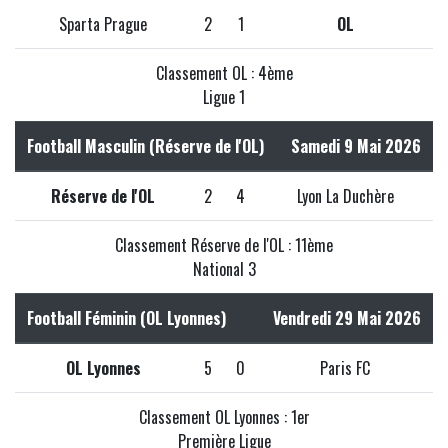
Sparta Prague
2
1
OL
Classement OL : 4ème
Ligue 1
Football Masculin (Réserve de l'OL)
Samedi 9 Mai 2026
Réserve de l'OL
2
4
Lyon La Duchère
Classement Réserve de l'OL : 11ème
National 3
Football Féminin (OL Lyonnes)
Vendredi 29 Mai 2026
OL Lyonnes
5
0
Paris FC
Classement OL Lyonnes : 1er
Première Ligue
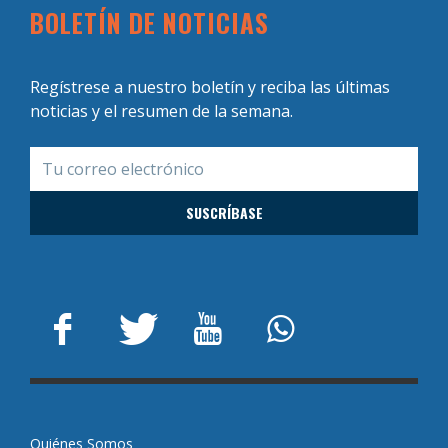
BOLETÍN DE NOTICIAS
Regístrese a nuestro boletín y reciba las últimas
noticias y el resumen de la semana.
Quiénes Somos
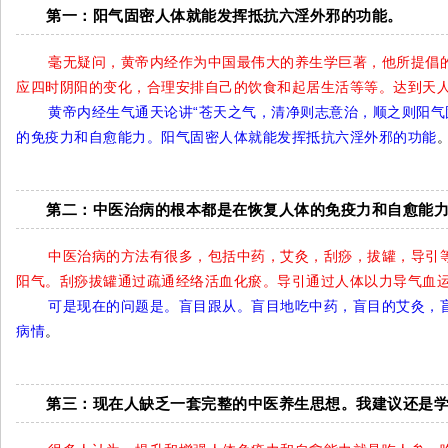
第一：阳气固密人体就能发挥抵抗六淫外邪的功能。
毫无疑问，黄帝内经作为中国最伟大的养生学巨著，他所提倡
应四时阴阳的变化，合理安排自己的饮食和起居生活等等。达到天
黄帝内经生气通天论讲“苍天之气，清净则志意治，顺之则阳气
的免疫力和自愈能力。阳气固密人体就能发挥抵抗六淫外邪的功能
第二：中医治病的根本都是在恢复人体的免疫力和自愈能
中医治病的方法有很多，包括中药，艾灸，刮痧，拔罐，导引
阳气。刮痧拔罐通过疏通经络活血化瘀。导引通过人体以力导气血
可是现在的问题是。盲目跟从。盲目地吃中药，盲目的艾灸，
病情
。
第三：现在人缺乏一套完整的中医养生思想。我建议还是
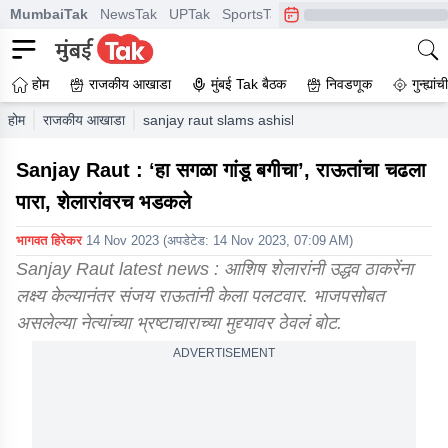
MumbaiTak
NewsTak
UPTak
SportsTak
CrimeTak
Lallantop
A
होम
राजकीय आखाडा
मुंबई Tak बैठक
निवडणूक
गुन्ह्यां
होम
राजकीय आखाडा
sanjay raut slams ashish shelar asked him why b
Sanjay Raut : ‘हा सगळा गांडू बगीचा’, राऊतांचा चढला
पारा, शेलारांवरच भडकले
भागवत हिरेकर
14 Nov 2023
(अपडेटेड:
14 Nov 2023, 07:09 AM
)
Sanjay Raut latest news : आशिष शेलारांनी उद्धव ठाकरेंना
लक्ष्य केल्यानंतर संजय राऊतांनी केला पलटवार. भाजपसोबत
असलेल्या नेत्यांच्या भ्रष्टाचाराच्या मुद्द्यावर ठेवलं बोट.
ADVERTISEMENT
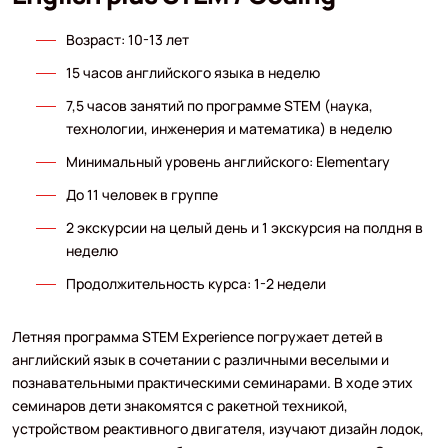
Возраст: 10-13 лет
15 часов английского языка в неделю
7,5 часов занятий по программе STEM (наука,
технологии, инженерия и математика) в неделю
Минимальный уровень английского: Elementary
До 11 человек в группе
2 экскурсии на целый день и 1 экскурсия на полдня в
неделю
Продолжительность курса: 1-2 недели
Летняя программа STEM Experience погружает детей в
английский язык в сочетании с различными веселыми и
познавательными практическими семинарами. В ходе этих
семинаров дети знакомятся с ракетной техникой,
устройством реактивного двигателя, изучают дизайн лодок,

● Task details:
Only one span is to be repeated: the line with "Минимальный уровень английского: Elementary" through the final line of the entries above, word for word.

● Result:
Минимальный уровень английского: Elementary
До 11 человек в группе
2 экскурсии на целый день и 1 экскурсия на полдня в
неделю
Продолжительность курса: 1-2 недели
Летняя программа STEM Experience погружает детей в
английский язык в сочетании с различными веселыми и
познавательными практическими семинарами. В ходе этих
семинаров дети знакомятся с ракетной техникой,
устройством реактивного двигателя, изучают дизайн лодок,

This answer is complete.